*ACTIVITY*: Give the listing again, word for word, and let no picture into it.
Start of SUPPLIED MATERIAL
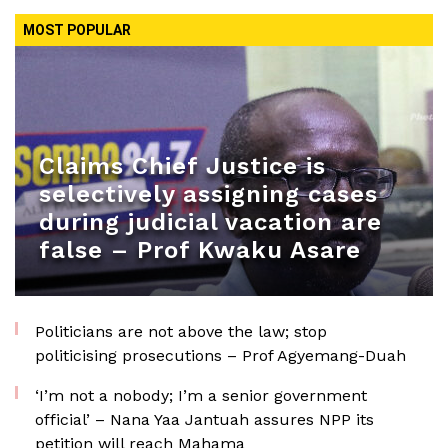
MOST POPULAR
Claims Chief Justice is
selectively assigning cases
during judicial vacation are
false – Prof Kwaku Asare
Politicians are not above the law; stop
politicising prosecutions – Prof Agyemang-Duah
‘I’m not a nobody; I’m a senior government
official’ – Nana Yaa Jantuah assures NPP its
petition will reach Mahama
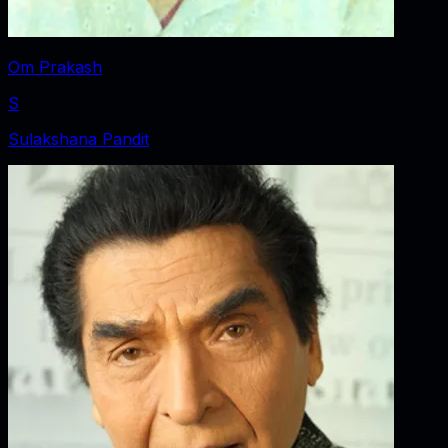
Om Prakash
S
Sulakshana Pandit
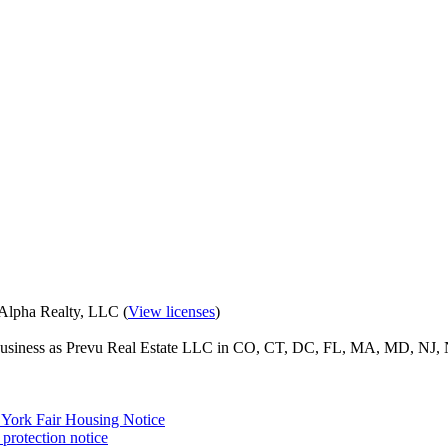
eAlpha Realty, LLC (
View licenses
)
o business as Prevu Real Estate LLC in CO, CT, DC, FL, MA, MD, NJ, 
York Fair Housing Notice
protection notice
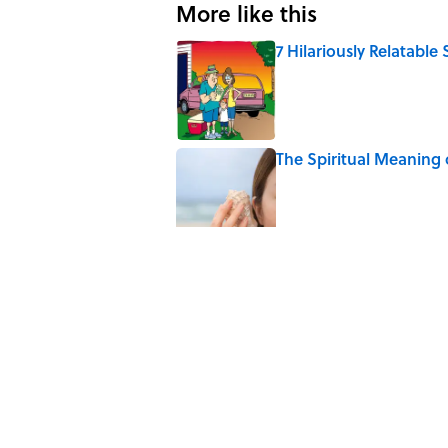
More like this
7 Hilariously Relatable
Published by on Invalid Date
The Spiritual Meaning 
Published by on Invalid Date
The Best True or False 
Published by on Invalid Date
The Strange Medieval B
Published by on Invalid Date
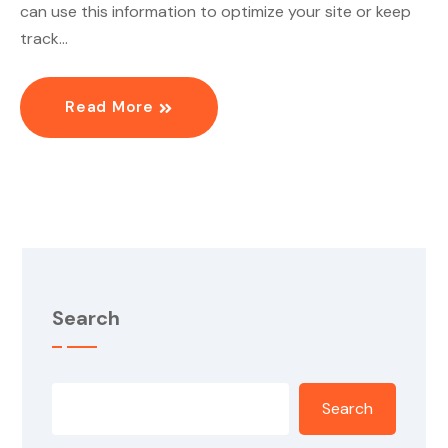
can use this information to optimize your site or keep
track…
Read More
Search
Search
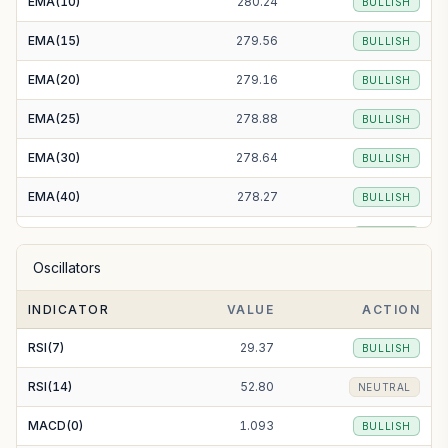
EMA(10)
280.24
BULLISH
EMA(15)
279.56
BULLISH
EMA(20)
279.16
BULLISH
EMA(25)
278.88
BULLISH
EMA(30)
278.64
BULLISH
EMA(40)
278.27
BULLISH
EMA(50)
278.02
BULLISH
Oscillators
EMA(100)
278.09
BULLISH
INDICATOR
VALUE
ACTION
EMA(200)
279.63
BULLISH
RSI(7)
29.37
BULLISH
RSI(14)
52.80
NEUTRAL
MACD(0)
1.093
BULLISH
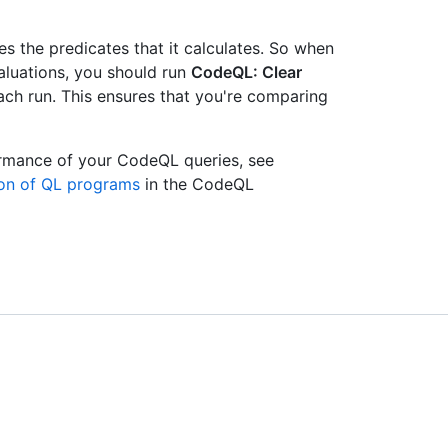
s the predicates that it calculates. So when
luations, you should run
CodeQL: Clear
ach run. This ensures that you're comparing
ormance of your CodeQL queries, see
ion of QL programs
in the CodeQL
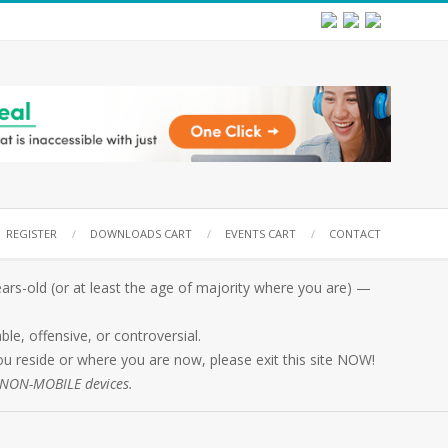
REGISTER
DOWNLOADS CART
EVENTS CART
CONTACT
rs-old (or at least the age of majority where you are) —
e, offensive, or controversial.
 you reside or where you are now, please exit this site NOW!
n NON-MOBILE devices.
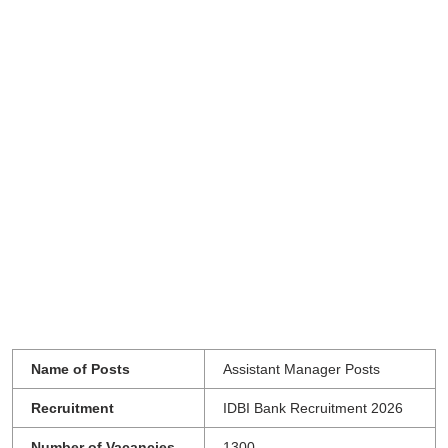
Name of Posts
Assistant Manager Posts
Recruitment
IDBI Bank Recruitment 2026
Number of Vacancies
1300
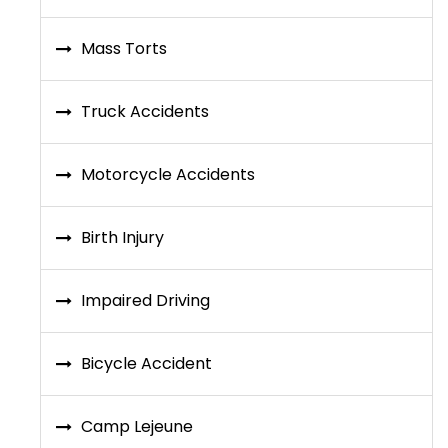
Mass Torts
Truck Accidents
Motorcycle Accidents
Birth Injury
Impaired Driving
Bicycle Accident
Camp Lejeune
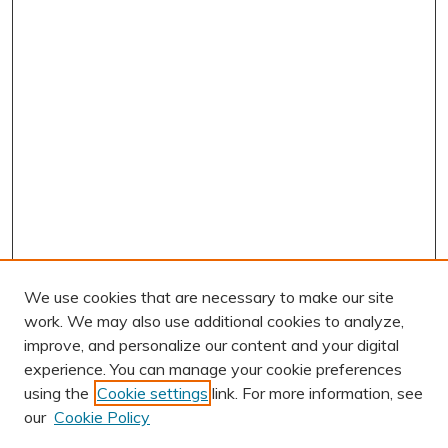
We use cookies that are necessary to make our site
work. We may also use additional cookies to analyze,
improve, and personalize our content and your digital
experience. You can manage your cookie preferences
using the
Cookie settings
link. For more information, see
AUTHOR CORNER
our
Cookie Policy
Author FAQ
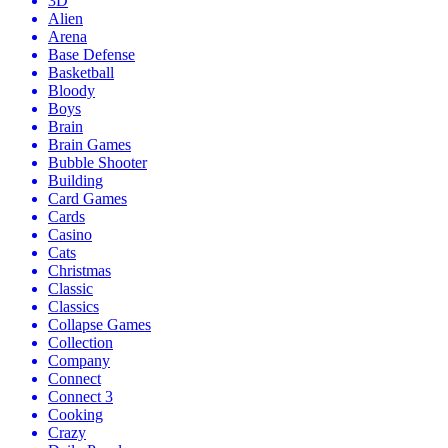
3D
Alien
Arena
Base Defense
Basketball
Bloody
Boys
Brain
Brain Games
Bubble Shooter
Building
Card Games
Cards
Casino
Cats
Christmas
Classic
Classics
Collapse Games
Collection
Company
Connect
Connect 3
Cooking
Crazy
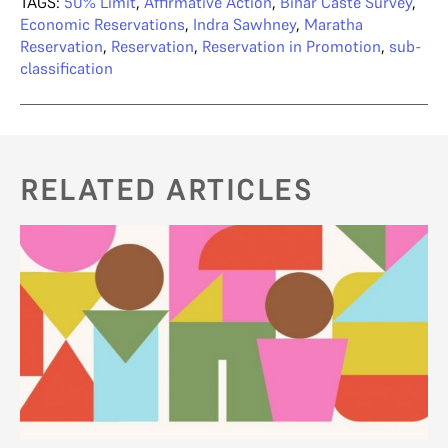
TAGS:
50% Limit
,
Affirmative Action
,
Bihar Caste Survey
,
Economic Reservations
,
Indra Sawhney
,
Maratha
Reservation
,
Reservation
,
Reservation in Promotion
,
sub-
classification
RELATED ARTICLES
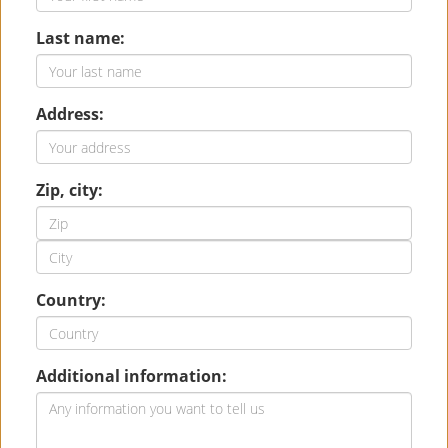
Last name:
Address:
Zip, city:
Country:
Additional information:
End of SUPPLIED MATERIAL
*TASK RESULT*:
MOST POPULAR
Claims Chief Justice is
selectively assigning cases
during judicial vacation are
false – Prof Kwaku Asare
Politicians are not above the law; stop
politicising prosecutions – Prof Agyemang-Duah
‘I’m not a nobody; I’m a senior government
official’ – Nana Yaa Jantuah assures NPP its
petition will reach Mahama
Om Prakash
S
Sulakshana Pandit
eAlpha Realty, LLC (
View licenses
)
o business as Prevu Real Estate LLC in CO, CT, DC, FL, MA, MD, NJ, 
York Fair Housing Notice
protection notice
More like this
7 Hilariously Relatable
Published by on Invalid Date
The Spiritual Meaning 
Published by on Invalid Date
The Best True or False 
Published by on Invalid Date
The Strange Medieval B
Published by on Invalid Date
can use this information to optimize your site or keep
track…
Read More
Search
Search
EMA(10)
280.24
BULLISH
EMA(15)
279.56
BULLISH
EMA(20)
279.16
BULLISH
EMA(25)
278.88
BULLISH
EMA(30)
278.64
BULLISH
EMA(40)
278.27
BULLISH
EMA(50)
278.02
BULLISH
Oscillators
EMA(100)
278.09
BULLISH
INDICATOR
VALUE
ACTION
EMA(200)
279.63
BULLISH
RSI(7)
29.37
BULLISH
RSI(14)
52.80
NEUTRAL
MACD(0)
1.093
BULLISH
s the predicates that it calculates. So when
luations, you should run
CodeQL: Clear
ach run. This ensures that you're comparing
ormance of your CodeQL queries, see
ion of QL programs
in the CodeQL
REGISTER
DOWNLOADS CART
EVENTS CART
CONTACT
rs-old (or at least the age of majority where you are) —
e, offensive, or controversial.
 you reside or where you are now, please exit this site NOW!
n NON-MOBILE devices.
Name of Posts
Assistant Manager Posts
Recruitment
IDBI Bank Recruitment 2026
Number of Vacancies
1300
Mass Torts
Truck Accidents
Motorcycle Accidents
Birth Injury
Impaired Driving
Bicycle Accident
Camp Lejeune
We use cookies that are necessary to make our site
work. We may also use additional cookies to analyze,
improve, and personalize our content and your digital
experience. You can manage your cookie preferences
using the
Cookie settings
link. For more information, see
AUTHOR CORNER
our
Cookie Policy
Author FAQ
3D
Alien
Arena
Base Defense
Basketball
Bloody
Boys
Brain
Brain Games
Bubble Shooter
Building
Card Games
Cards
Casino
Cats
Christmas
Classic
Classics
Collapse Games
Collection
Company
Connect
Connect 3
Cooking
Crazy
TAGS:
50% Limit
,
Affirmative Action
,
Bihar Caste Survey
,
Economic Reservations
,
Indra Sawhney
,
Maratha
Reservation
,
Reservation
,
Reservation in Promotion
,
sub-
classification
RELATED ARTICLES
Last name:
Address:
Zip, city:
Country:
Additional information:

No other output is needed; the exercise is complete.